All that is wanted is an exact copy of the lines below, starting at the one that contains "[Supplier/Employee/Customer?] (143, 2482)" and running to the end.

┄┄┄┄┄┄

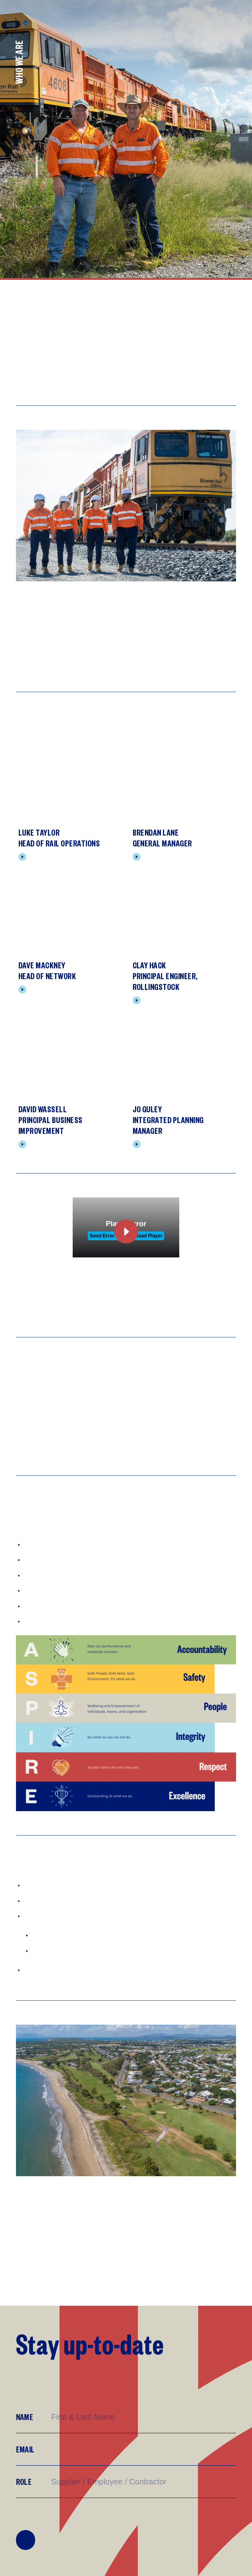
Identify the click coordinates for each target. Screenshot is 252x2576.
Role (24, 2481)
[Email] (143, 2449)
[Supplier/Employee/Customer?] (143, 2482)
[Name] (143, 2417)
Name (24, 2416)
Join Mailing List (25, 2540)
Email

┄┄┄┄┄┄

COMPLETED EXERCISE –
[Supplier/Employee/Customer?] (143, 2482)
[Name] (143, 2417)
Name (24, 2416)
Join Mailing List (25, 2540)
Email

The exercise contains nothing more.